• _Problem to work on_
From the opening line of the records through the line bearing "vostre esigenze.", set down every line exactly.

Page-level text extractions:
------

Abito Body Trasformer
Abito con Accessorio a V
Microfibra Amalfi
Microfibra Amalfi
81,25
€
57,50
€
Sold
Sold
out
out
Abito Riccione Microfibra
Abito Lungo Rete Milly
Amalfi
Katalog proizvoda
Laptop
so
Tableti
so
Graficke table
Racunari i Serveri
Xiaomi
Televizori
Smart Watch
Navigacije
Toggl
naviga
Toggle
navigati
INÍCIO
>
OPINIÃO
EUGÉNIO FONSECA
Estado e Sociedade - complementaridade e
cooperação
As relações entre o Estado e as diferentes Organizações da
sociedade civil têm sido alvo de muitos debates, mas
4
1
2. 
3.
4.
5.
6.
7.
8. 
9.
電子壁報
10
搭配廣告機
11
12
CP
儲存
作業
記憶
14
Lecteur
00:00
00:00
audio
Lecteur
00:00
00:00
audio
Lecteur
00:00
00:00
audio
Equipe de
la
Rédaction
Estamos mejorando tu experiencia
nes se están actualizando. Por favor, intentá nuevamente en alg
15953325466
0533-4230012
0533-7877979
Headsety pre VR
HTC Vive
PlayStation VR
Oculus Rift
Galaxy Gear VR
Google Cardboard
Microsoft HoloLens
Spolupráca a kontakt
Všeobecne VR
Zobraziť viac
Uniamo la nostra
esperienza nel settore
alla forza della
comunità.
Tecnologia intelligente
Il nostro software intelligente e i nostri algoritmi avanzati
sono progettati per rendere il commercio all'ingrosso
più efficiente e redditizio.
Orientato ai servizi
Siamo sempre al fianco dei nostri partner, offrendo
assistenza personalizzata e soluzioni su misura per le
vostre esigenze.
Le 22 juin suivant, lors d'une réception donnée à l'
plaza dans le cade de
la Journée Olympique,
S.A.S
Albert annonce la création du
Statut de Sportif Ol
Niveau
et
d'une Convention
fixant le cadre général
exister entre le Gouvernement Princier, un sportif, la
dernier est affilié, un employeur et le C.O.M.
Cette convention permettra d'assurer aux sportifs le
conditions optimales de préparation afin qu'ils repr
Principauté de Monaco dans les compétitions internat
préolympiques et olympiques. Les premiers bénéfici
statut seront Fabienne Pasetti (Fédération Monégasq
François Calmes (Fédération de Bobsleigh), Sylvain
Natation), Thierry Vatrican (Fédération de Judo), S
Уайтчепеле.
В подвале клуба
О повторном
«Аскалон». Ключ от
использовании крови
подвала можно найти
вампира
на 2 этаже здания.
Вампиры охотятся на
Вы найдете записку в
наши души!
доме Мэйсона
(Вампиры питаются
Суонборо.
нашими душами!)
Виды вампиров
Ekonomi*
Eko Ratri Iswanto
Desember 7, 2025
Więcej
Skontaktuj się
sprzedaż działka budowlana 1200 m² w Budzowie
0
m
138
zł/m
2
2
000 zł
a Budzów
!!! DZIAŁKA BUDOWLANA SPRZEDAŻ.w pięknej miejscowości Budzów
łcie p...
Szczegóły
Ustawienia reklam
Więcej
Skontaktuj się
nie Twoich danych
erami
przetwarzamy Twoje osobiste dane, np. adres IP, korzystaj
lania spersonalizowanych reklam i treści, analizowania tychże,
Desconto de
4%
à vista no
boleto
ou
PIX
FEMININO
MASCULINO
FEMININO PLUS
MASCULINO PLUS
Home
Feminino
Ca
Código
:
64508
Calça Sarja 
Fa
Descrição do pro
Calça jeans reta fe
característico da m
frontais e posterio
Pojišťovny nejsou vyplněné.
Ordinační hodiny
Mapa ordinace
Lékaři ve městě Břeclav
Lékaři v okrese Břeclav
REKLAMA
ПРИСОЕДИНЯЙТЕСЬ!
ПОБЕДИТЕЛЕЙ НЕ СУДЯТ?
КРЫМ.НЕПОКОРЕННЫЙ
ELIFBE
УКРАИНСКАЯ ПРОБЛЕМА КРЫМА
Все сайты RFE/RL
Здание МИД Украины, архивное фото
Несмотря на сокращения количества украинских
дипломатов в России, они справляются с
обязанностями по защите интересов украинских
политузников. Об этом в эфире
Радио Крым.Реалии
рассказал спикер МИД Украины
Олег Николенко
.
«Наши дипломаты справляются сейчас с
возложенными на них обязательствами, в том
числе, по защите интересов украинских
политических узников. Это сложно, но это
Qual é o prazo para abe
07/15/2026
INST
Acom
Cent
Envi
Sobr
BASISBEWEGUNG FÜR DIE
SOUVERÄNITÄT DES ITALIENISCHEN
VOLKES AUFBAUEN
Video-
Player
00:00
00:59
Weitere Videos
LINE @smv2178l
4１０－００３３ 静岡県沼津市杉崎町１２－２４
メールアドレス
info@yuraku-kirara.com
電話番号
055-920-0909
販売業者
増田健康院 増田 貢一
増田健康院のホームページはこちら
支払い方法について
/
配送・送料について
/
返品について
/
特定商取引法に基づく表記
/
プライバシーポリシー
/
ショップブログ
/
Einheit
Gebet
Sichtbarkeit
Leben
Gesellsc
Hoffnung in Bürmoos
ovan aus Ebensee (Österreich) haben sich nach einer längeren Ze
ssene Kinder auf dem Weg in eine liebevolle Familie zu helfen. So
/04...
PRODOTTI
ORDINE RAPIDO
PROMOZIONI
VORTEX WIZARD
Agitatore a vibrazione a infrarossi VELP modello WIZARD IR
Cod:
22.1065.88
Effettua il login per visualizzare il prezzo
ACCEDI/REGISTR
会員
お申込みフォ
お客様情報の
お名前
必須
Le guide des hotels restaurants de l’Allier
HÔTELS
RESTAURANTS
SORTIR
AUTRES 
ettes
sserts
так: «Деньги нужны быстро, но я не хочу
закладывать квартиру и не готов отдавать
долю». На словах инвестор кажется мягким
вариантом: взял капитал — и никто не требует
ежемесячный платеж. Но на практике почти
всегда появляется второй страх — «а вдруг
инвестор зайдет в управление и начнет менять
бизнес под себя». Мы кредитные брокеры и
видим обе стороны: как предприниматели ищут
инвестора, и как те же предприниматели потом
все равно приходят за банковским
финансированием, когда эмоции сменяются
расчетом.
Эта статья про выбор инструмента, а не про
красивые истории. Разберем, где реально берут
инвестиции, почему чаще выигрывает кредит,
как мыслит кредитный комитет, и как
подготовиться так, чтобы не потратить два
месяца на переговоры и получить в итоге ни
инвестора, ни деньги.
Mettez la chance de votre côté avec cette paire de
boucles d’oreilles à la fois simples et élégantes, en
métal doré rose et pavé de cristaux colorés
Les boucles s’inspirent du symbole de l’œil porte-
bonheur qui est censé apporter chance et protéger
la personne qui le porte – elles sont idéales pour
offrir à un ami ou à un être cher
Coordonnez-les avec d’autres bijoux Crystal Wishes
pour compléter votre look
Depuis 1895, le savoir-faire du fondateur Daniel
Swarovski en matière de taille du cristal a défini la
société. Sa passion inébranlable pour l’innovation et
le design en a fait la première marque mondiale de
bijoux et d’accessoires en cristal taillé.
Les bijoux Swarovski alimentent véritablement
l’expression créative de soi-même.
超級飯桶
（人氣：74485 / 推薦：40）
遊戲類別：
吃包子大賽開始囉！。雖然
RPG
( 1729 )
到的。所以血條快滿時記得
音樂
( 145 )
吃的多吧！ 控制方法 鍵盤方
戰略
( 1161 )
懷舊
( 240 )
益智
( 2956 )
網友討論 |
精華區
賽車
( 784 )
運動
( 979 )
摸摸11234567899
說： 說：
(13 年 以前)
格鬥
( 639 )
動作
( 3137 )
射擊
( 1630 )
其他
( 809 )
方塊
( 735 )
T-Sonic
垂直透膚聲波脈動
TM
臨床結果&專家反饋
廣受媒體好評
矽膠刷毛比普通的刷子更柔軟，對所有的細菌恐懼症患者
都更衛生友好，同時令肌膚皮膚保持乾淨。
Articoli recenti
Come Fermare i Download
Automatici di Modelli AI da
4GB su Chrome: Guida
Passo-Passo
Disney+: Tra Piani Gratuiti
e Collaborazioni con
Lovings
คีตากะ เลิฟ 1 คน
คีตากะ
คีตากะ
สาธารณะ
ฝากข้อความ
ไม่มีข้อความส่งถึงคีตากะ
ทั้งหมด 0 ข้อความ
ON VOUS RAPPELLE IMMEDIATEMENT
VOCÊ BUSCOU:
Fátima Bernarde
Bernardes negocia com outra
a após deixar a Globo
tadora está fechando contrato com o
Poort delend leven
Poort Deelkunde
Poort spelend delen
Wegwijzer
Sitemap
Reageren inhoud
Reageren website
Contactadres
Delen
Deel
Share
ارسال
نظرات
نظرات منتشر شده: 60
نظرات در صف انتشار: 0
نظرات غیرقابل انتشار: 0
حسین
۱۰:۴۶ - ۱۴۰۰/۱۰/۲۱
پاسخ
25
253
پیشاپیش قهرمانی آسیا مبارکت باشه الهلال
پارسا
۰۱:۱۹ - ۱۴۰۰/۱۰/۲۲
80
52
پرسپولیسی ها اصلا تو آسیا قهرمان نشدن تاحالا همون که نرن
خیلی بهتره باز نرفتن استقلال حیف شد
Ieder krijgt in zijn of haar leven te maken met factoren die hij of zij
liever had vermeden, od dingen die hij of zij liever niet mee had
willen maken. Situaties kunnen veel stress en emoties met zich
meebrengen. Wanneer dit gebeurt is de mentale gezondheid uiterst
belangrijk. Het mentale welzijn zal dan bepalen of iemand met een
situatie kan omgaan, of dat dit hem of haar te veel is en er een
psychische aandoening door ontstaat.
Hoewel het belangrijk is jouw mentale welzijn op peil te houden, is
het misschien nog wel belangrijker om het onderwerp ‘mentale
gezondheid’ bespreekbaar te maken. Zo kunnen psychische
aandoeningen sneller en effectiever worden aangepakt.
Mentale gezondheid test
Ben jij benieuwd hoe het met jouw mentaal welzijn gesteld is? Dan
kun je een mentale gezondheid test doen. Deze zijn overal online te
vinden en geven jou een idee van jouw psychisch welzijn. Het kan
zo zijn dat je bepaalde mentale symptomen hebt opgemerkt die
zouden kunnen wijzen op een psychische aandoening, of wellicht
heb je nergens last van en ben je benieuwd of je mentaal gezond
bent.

------

• _Answer to this exercise_
Abito Body Trasformer
Abito con Accessorio a V
Microfibra Amalfi
Microfibra Amalfi
81,25
€
57,50
€
Sold
Sold
out
out
Abito Riccione Microfibra
Abito Lungo Rete Milly
Amalfi
Katalog proizvoda
Laptop
so
Tableti
so
Graficke table
Racunari i Serveri
Xiaomi
Televizori
Smart Watch
Navigacije
Toggl
naviga
Toggle
navigati
INÍCIO
>
OPINIÃO
EUGÉNIO FONSECA
Estado e Sociedade - complementaridade e
cooperação
As relações entre o Estado e as diferentes Organizações da
sociedade civil têm sido alvo de muitos debates, mas
4
1
2. 
3.
4.
5.
6.
7.
8. 
9.
電子壁報
10
搭配廣告機
11
12
CP
儲存
作業
記憶
14
Lecteur
00:00
00:00
audio
Lecteur
00:00
00:00
audio
Lecteur
00:00
00:00
audio
Equipe de
la
Rédaction
Estamos mejorando tu experiencia
nes se están actualizando. Por favor, intentá nuevamente en alg
15953325466
0533-4230012
0533-7877979
Headsety pre VR
HTC Vive
PlayStation VR
Oculus Rift
Galaxy Gear VR
Google Cardboard
Microsoft HoloLens
Spolupráca a kontakt
Všeobecne VR
Zobraziť viac
Uniamo la nostra
esperienza nel settore
alla forza della
comunità.
Tecnologia intelligente
Il nostro software intelligente e i nostri algoritmi avanzati
sono progettati per rendere il commercio all'ingrosso
più efficiente e redditizio.
Orientato ai servizi
Siamo sempre al fianco dei nostri partner, offrendo
assistenza personalizzata e soluzioni su misura per le
vostre esigenze.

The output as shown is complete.